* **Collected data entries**
***

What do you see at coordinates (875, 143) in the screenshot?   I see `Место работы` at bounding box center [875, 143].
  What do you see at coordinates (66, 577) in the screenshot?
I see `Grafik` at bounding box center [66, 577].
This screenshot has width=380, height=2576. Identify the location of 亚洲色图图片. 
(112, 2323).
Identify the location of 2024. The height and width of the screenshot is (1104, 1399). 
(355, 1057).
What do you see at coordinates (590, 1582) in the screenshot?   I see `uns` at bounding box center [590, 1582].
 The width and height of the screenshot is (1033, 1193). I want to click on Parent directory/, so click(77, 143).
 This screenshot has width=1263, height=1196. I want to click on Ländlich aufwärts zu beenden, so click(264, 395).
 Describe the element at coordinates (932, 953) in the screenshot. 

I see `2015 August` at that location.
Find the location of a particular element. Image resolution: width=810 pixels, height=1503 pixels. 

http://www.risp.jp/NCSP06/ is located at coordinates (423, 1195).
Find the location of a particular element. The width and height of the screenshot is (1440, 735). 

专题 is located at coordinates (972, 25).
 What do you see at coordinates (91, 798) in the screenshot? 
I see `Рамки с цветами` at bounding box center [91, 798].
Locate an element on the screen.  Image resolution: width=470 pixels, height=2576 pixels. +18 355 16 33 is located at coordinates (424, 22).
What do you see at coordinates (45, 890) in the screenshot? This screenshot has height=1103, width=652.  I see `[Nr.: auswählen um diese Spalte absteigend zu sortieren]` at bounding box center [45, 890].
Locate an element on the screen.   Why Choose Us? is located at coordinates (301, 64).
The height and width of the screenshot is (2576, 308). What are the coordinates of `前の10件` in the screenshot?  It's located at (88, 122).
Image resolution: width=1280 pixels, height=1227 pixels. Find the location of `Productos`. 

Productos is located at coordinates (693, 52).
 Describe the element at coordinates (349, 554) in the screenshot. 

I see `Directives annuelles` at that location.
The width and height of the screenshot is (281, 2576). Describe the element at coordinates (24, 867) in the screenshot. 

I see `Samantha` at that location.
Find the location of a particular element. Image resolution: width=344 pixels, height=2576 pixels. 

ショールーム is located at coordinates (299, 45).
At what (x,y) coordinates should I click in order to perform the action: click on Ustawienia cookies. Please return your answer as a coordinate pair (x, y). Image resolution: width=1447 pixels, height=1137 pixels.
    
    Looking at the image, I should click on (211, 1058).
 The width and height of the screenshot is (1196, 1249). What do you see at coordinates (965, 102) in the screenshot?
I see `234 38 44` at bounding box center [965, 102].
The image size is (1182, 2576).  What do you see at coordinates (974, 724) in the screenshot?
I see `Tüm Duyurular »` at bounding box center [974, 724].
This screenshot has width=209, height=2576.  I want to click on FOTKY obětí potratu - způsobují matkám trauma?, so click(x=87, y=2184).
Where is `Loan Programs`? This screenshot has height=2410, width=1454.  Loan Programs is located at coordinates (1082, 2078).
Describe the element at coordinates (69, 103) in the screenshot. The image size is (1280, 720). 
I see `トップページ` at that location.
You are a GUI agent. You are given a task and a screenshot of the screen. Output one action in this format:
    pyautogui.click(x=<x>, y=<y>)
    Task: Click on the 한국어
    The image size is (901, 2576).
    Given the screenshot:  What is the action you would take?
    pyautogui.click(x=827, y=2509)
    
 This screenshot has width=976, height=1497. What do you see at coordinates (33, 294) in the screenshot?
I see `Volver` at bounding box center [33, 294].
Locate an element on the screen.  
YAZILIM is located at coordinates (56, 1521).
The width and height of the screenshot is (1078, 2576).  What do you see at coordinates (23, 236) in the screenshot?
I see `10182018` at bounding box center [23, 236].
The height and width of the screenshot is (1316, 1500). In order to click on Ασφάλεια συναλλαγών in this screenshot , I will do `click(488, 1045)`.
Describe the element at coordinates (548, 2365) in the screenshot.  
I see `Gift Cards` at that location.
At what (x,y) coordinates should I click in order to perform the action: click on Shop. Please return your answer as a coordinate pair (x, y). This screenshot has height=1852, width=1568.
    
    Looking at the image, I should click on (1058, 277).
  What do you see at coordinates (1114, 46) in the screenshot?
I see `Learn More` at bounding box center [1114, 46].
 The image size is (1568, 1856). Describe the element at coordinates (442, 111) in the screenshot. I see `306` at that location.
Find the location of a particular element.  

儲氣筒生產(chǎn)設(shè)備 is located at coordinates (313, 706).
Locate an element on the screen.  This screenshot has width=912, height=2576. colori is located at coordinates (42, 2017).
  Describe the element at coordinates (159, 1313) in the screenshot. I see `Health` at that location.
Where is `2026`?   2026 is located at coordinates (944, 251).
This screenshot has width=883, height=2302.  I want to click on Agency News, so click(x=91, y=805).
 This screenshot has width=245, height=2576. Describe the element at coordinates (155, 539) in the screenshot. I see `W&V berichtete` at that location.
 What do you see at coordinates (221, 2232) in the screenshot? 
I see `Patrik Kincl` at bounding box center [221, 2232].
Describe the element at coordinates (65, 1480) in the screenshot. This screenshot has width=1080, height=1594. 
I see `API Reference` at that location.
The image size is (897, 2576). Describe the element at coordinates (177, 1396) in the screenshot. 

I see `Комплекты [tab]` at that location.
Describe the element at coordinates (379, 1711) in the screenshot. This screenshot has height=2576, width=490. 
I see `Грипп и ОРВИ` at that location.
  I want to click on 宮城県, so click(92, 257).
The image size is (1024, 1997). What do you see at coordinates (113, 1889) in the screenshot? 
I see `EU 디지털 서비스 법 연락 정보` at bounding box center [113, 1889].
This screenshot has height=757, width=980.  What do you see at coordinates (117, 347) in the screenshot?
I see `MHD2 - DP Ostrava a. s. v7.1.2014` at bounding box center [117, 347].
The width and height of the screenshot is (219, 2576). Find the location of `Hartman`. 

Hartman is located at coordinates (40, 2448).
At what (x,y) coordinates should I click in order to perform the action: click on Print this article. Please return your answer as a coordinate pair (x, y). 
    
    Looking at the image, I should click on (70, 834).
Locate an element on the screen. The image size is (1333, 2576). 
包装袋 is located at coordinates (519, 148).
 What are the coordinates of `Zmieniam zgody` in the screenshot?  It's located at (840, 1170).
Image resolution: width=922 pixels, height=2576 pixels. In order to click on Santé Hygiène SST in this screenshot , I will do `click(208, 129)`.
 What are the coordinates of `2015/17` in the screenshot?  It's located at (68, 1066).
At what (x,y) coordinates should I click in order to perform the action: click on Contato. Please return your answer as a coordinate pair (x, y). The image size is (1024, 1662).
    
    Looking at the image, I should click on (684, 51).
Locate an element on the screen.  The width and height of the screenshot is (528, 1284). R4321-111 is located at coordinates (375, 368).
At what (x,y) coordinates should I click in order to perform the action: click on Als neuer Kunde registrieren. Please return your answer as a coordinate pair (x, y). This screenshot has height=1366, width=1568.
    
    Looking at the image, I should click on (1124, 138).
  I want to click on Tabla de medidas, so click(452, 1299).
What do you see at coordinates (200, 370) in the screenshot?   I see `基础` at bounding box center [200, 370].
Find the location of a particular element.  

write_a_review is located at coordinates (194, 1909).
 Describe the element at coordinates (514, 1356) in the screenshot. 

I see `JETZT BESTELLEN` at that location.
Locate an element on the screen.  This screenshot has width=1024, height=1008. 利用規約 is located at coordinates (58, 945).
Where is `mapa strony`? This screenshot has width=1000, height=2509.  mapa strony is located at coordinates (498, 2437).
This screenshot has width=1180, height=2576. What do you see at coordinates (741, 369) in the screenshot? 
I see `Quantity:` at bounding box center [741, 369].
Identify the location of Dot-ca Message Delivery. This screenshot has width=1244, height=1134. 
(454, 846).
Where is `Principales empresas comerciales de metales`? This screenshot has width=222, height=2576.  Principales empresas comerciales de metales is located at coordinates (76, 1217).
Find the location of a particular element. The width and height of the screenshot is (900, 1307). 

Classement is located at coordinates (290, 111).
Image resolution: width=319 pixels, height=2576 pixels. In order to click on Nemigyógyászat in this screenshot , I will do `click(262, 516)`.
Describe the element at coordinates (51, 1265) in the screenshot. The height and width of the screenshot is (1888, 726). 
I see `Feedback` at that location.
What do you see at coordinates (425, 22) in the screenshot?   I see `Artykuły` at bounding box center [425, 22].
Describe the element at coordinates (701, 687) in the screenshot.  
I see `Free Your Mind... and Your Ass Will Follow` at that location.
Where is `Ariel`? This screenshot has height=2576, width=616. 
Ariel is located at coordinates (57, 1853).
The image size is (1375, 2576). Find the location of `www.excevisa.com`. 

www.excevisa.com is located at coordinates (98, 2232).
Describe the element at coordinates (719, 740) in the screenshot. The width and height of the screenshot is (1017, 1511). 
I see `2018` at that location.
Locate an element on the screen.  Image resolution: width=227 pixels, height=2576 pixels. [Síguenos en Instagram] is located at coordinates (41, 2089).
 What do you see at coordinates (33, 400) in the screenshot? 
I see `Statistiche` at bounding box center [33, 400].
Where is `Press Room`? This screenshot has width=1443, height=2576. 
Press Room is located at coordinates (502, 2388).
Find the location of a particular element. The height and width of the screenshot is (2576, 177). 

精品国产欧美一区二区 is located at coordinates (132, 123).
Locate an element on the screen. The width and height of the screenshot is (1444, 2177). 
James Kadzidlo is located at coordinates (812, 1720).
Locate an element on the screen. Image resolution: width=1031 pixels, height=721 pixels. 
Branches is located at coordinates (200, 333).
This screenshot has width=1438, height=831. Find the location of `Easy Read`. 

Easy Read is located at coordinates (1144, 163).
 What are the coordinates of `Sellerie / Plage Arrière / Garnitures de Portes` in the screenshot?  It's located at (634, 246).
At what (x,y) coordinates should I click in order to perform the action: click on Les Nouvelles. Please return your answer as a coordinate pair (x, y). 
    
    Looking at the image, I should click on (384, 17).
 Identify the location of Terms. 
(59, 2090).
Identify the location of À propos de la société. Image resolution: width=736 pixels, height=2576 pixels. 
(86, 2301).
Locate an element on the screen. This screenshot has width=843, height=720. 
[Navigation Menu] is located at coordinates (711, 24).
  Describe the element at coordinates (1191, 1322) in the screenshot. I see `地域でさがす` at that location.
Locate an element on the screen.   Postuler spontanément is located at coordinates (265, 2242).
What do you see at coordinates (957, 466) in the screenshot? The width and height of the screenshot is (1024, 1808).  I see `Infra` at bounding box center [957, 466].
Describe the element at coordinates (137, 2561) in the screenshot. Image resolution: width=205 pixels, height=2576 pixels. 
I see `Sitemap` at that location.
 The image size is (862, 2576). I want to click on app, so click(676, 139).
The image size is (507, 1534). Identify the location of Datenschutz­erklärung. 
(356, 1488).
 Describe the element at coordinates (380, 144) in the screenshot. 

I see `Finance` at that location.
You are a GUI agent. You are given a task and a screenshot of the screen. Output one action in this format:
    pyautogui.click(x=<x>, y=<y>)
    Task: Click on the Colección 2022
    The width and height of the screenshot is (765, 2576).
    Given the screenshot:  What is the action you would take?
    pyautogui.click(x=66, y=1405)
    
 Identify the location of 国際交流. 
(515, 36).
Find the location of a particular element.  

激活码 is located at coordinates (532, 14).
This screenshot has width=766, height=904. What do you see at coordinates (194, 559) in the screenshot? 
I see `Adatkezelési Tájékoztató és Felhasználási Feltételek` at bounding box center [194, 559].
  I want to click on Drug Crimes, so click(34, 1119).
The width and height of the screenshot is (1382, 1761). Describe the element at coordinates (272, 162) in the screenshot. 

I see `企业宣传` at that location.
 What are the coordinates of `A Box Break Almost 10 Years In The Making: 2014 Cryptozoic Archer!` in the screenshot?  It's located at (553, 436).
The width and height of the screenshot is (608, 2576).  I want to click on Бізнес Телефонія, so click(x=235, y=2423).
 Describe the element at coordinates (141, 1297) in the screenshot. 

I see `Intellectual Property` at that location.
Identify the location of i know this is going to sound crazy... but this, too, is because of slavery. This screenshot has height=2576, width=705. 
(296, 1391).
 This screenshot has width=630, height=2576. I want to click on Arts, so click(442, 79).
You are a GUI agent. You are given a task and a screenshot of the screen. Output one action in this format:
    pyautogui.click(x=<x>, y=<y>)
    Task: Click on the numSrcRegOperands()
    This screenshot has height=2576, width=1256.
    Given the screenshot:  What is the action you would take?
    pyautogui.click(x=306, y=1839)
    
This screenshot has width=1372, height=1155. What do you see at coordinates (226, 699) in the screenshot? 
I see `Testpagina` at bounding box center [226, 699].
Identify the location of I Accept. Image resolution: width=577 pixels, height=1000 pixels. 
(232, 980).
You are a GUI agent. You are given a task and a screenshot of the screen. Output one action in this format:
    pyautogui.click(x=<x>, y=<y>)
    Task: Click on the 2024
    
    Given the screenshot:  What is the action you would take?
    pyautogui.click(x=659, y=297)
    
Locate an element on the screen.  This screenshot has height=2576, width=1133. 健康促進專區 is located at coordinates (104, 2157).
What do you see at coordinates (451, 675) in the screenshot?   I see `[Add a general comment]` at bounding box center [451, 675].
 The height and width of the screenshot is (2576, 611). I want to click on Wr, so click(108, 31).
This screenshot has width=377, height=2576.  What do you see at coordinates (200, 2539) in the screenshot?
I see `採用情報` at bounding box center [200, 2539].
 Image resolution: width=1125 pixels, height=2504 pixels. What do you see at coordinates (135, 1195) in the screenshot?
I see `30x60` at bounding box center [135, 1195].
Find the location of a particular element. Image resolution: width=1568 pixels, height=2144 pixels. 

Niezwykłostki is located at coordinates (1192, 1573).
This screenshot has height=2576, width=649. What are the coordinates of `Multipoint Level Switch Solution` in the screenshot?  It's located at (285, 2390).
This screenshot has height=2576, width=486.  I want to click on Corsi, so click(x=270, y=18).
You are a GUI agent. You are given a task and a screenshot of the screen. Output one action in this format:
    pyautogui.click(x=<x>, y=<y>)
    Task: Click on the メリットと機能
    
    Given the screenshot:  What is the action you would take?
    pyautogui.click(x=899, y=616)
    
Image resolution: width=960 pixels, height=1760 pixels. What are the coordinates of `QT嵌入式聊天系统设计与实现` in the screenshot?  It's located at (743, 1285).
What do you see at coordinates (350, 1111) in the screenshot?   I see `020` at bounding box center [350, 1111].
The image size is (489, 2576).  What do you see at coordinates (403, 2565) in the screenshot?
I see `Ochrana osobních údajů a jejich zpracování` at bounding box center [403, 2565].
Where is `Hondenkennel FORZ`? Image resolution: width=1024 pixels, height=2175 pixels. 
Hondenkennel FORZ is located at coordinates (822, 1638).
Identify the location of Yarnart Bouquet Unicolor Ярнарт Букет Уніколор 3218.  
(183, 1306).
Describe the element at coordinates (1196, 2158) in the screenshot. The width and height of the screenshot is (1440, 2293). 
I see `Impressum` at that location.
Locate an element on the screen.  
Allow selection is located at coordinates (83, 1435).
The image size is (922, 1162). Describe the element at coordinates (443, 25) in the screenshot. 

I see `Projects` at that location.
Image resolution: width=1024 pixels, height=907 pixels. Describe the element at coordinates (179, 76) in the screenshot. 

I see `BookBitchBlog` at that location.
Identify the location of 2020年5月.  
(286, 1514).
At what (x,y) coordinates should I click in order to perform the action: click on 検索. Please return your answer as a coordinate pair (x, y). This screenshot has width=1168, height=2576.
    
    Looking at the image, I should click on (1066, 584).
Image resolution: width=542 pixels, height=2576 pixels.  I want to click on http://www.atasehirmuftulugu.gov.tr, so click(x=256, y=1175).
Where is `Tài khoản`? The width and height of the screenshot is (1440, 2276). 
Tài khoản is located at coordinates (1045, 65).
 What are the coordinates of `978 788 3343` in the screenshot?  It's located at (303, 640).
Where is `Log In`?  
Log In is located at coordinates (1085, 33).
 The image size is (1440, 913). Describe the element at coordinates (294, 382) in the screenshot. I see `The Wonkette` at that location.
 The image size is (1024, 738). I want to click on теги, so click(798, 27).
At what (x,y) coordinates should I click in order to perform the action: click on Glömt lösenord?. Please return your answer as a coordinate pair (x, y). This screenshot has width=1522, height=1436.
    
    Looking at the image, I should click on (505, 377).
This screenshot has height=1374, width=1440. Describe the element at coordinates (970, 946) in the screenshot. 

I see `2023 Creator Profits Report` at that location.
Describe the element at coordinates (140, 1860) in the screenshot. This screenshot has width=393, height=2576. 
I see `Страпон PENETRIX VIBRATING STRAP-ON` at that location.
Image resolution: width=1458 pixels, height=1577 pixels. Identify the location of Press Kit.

***

* **AIM OF THE TASK**
Reproduce the line containing "Image resolution: width=542" and every line after it. Stop at the last line of the records, and add nothing.

* **EXERCISE SOLUTION**
Image resolution: width=542 pixels, height=2576 pixels.  I want to click on http://www.atasehirmuftulugu.gov.tr, so click(x=256, y=1175).
Where is `Tài khoản`? The width and height of the screenshot is (1440, 2276). 
Tài khoản is located at coordinates (1045, 65).
 What are the coordinates of `978 788 3343` in the screenshot?  It's located at (303, 640).
Where is `Log In`?  
Log In is located at coordinates (1085, 33).
 The image size is (1440, 913). Describe the element at coordinates (294, 382) in the screenshot. I see `The Wonkette` at that location.
 The image size is (1024, 738). I want to click on теги, so click(798, 27).
At what (x,y) coordinates should I click in order to perform the action: click on Glömt lösenord?. Please return your answer as a coordinate pair (x, y). This screenshot has width=1522, height=1436.
    
    Looking at the image, I should click on (505, 377).
This screenshot has height=1374, width=1440. Describe the element at coordinates (970, 946) in the screenshot. 

I see `2023 Creator Profits Report` at that location.
Describe the element at coordinates (140, 1860) in the screenshot. This screenshot has width=393, height=2576. 
I see `Страпон PENETRIX VIBRATING STRAP-ON` at that location.
Image resolution: width=1458 pixels, height=1577 pixels. Identify the location of Press Kit.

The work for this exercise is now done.